Vale preguntarse: ¿los cuatro acusados, en esta etapa inicial, actuarán en un mismo bloque defensivo? Habrá que ver cómo actúa Ricardo Lorenzetti, quien tiene pendiente un viejo pedido de juicio político de la Coalición Cívica, y que ha sabido hacer conocer su ira por cómo fue eyectado por Carlos Rozenkrantz y por cómo fue elegido el santafesino Rosatti, tanto en la presidencia como en el Consejo de la Magistratura.
Y también vale saber por el accionar de Juan Carlos Maqueda, viejo lobo de mar del peronismo, que exactamente veinte años atrás tuvo la valiente actitud de recomendarle la renuncia a Nazareno, para oxigenar al máximo tribunal.

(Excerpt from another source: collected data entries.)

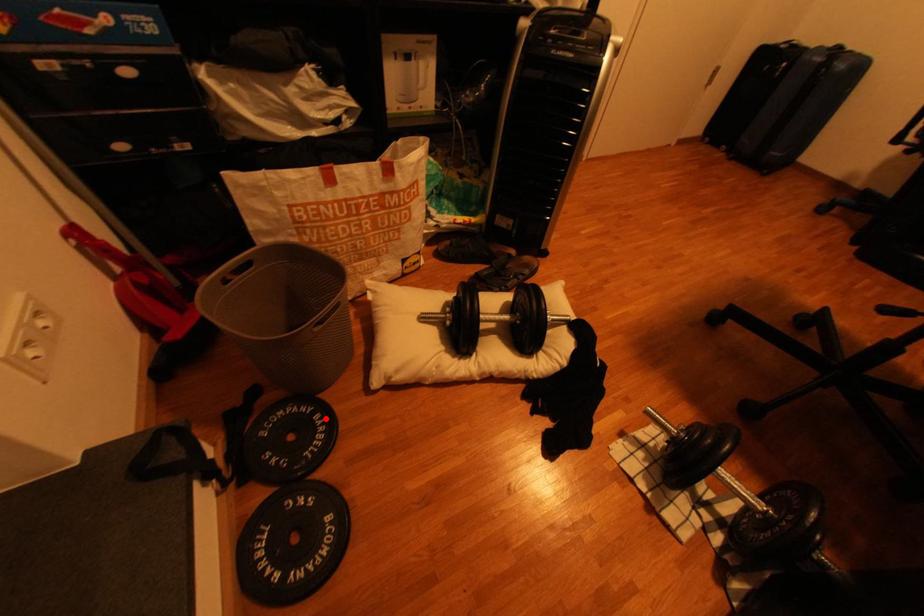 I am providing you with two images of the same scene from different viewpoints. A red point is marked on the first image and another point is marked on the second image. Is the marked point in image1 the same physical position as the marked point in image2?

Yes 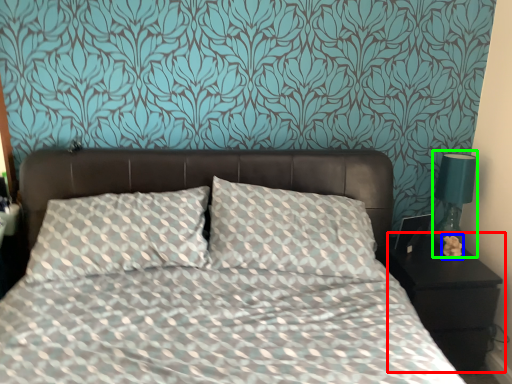 Question: Which object is the farthest from nightstand (highlighted by a red box)? Choose among these: flower (highlighted by a blue box) or bedside lamp (highlighted by a green box).

Choices:
 (A) flower
 (B) bedside lamp

Answer: (B) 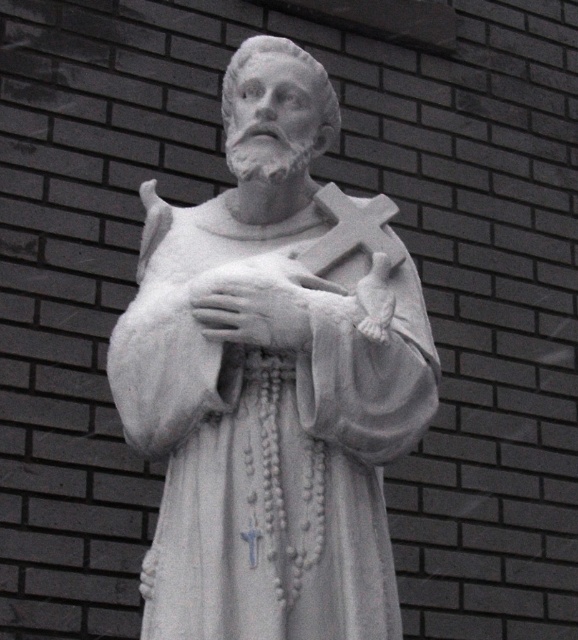 Question: Is the position of white marble statue at center more distant than that of white stone cross at center?

Choices:
 (A) no
 (B) yes

Answer: (A)

Question: Is white marble statue at center below white stone cross at center?

Choices:
 (A) yes
 (B) no

Answer: (A)

Question: Which point is farther to the camera?

Choices:
 (A) (265, 381)
 (B) (324, 196)

Answer: (B)

Question: Which object appears farthest from the camera in this image?

Choices:
 (A) white stone cross at center
 (B) white marble statue at center

Answer: (A)

Question: Does white marble statue at center lie behind white stone cross at center?

Choices:
 (A) no
 (B) yes

Answer: (A) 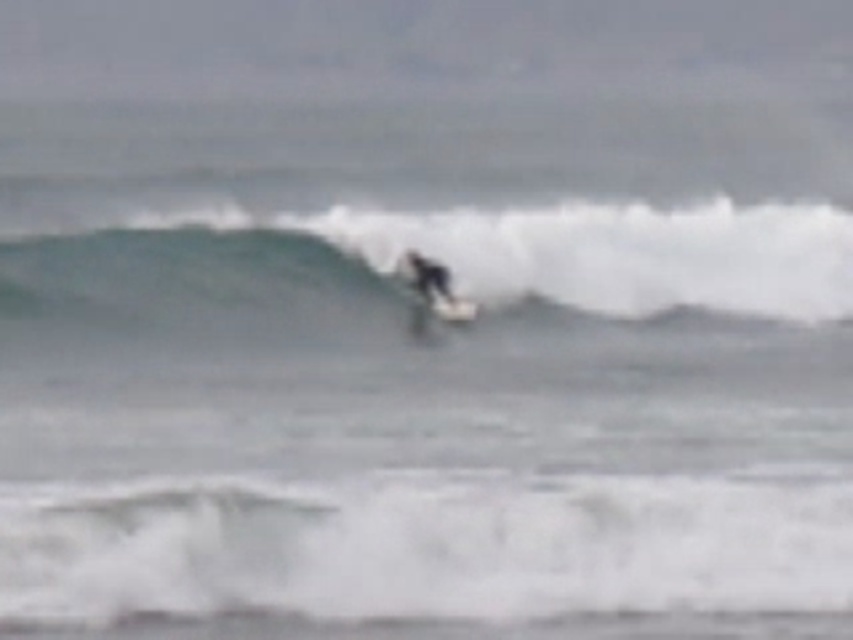 You are a photographer trying to capture the surfer on the green rubber surfboard at center and the white matte surfboard at center. Which surfboard should you focus on if you want to capture one that is higher in the frame?

The green rubber surfboard at center is located above the white matte surfboard at center, so you should focus on the green rubber surfboard at center to capture the one higher in the frame.

You are a photographer trying to capture both the green rubber surfboard at center and the white matte surfboard at center in a single shot. Based on their positions, which surfboard should you focus on first to ensure both are in frame?

The green rubber surfboard at center is to the left of the white matte surfboard at center, so focusing on the white matte surfboard at center first would allow you to adjust the frame to include both.

You are a surfer trying to choose between two surfboards in the image. The green rubber surfboard at center and the white matte surfboard at center. Which one is wider?

The green rubber surfboard at center might be wider than the white matte surfboard at center. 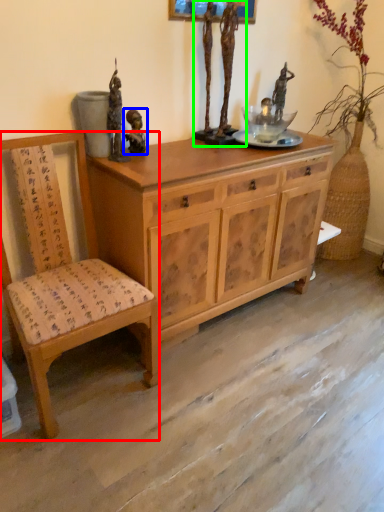 Question: Which object is the closest to the chair (highlighted by a red box)? Choose among these: person (highlighted by a blue box) or sculpture (highlighted by a green box).

Choices:
 (A) person
 (B) sculpture

Answer: (A) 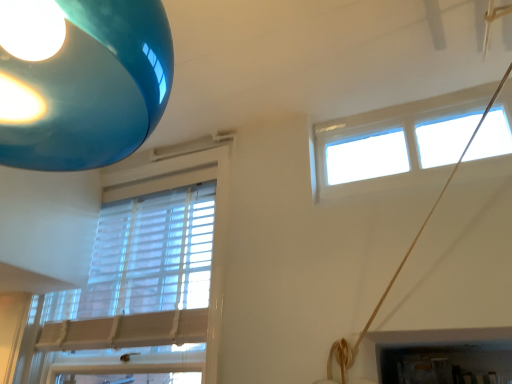 Question: Does white textured blinds at left, arranged as the second window when viewed from the right, come behind white plastic window at upper right, marked as the second window in a left-to-right arrangement?

Choices:
 (A) yes
 (B) no

Answer: (A)

Question: Is white plastic window at upper right, marked as the second window in a left-to-right arrangement, at the back of white textured blinds at left, arranged as the second window when viewed from the right?

Choices:
 (A) yes
 (B) no

Answer: (B)

Question: Is white textured blinds at left, arranged as the second window when viewed from the right, positioned far away from white plastic window at upper right, the first window in the right-to-left sequence?

Choices:
 (A) no
 (B) yes

Answer: (A)

Question: Can you confirm if white textured blinds at left, arranged as the second window when viewed from the right, is positioned to the right of white plastic window at upper right, the first window in the right-to-left sequence?

Choices:
 (A) yes
 (B) no

Answer: (B)

Question: Can you confirm if white textured blinds at left, arranged as the second window when viewed from the right, is wider than white plastic window at upper right, marked as the second window in a left-to-right arrangement?

Choices:
 (A) no
 (B) yes

Answer: (B)

Question: Is white textured blinds at left, arranged as the second window when viewed from the right, completely or partially outside of white plastic window at upper right, marked as the second window in a left-to-right arrangement?

Choices:
 (A) yes
 (B) no

Answer: (A)

Question: Is white plastic window at upper right, marked as the second window in a left-to-right arrangement, to the left of white textured blinds at left, arranged as the second window when viewed from the right, from the viewer's perspective?

Choices:
 (A) yes
 (B) no

Answer: (B)

Question: Is white plastic window at upper right, marked as the second window in a left-to-right arrangement, completely or partially outside of white textured blinds at left, arranged as the second window when viewed from the right?

Choices:
 (A) yes
 (B) no

Answer: (A)

Question: Is white plastic window at upper right, the first window in the right-to-left sequence, not close to white textured blinds at left, the 1th window from the left?

Choices:
 (A) no
 (B) yes

Answer: (A)

Question: Does white plastic window at upper right, the first window in the right-to-left sequence, appear on the right side of white textured blinds at left, arranged as the second window when viewed from the right?

Choices:
 (A) yes
 (B) no

Answer: (A)

Question: Is white plastic window at upper right, marked as the second window in a left-to-right arrangement, taller than white textured blinds at left, arranged as the second window when viewed from the right?

Choices:
 (A) yes
 (B) no

Answer: (B)

Question: Does white plastic window at upper right, marked as the second window in a left-to-right arrangement, lie in front of white textured blinds at left, arranged as the second window when viewed from the right?

Choices:
 (A) no
 (B) yes

Answer: (B)

Question: Does point (210, 357) appear closer or farther from the camera than point (498, 155)?

Choices:
 (A) farther
 (B) closer

Answer: (B)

Estas dudas se sustancian en una interna cortesana que existe y es real, aunque persista el sordo ruido, que tan abnegadamente tratan de imponer el poder mediático más concentrado y una oposición a la cual también le pueden aparecer algunas grietas futuras, si el espacio conducido por Elisa Carrió insiste en la acusación contra el rafaelino Lorenzetti.
El proceso será largo. El tema ocupará buena parte del centro de la escena en 2023, generando desgaste político que habrá que ver cómo sobrellevan los cuatro supremos cuando comiencen a conocerse los fundamentos de las múltiples denuncias que han servido de justificación para la veintena de demandas solicitadas.
Mientras las encuestas siguen señalando al Poder Judicial con los peores indicadores en cuanto a la “calidad” de su servicio, en paralelo, la sociedad argentina no parece decididamente preocupada ante este tipo de avances y retrocesos institucionales.
Tal vez sea hora de ser mucho más asertivos en la demostración de cómo influyen ciertas defensas corporativas en el día a día de cada uno de nosotros. El ejemplo de jueces fallando en el sentido de no considerar a la telefonía celular y a internet como un servicio público sujeto al control tarifario estatal, representa un caso emblemático para nuestra cotidianeidad.
Ninguna batalla se pierde antes de darla. Y la masa crítica que hoy falta, puede ser el sustento de otro tiempo. Con el agregado de una composición diferente del Congreso, la cual será definida en este año electoral, la comparación con el 2003, veinte años después, tal vez no quede tan alejada de nuestra realidad.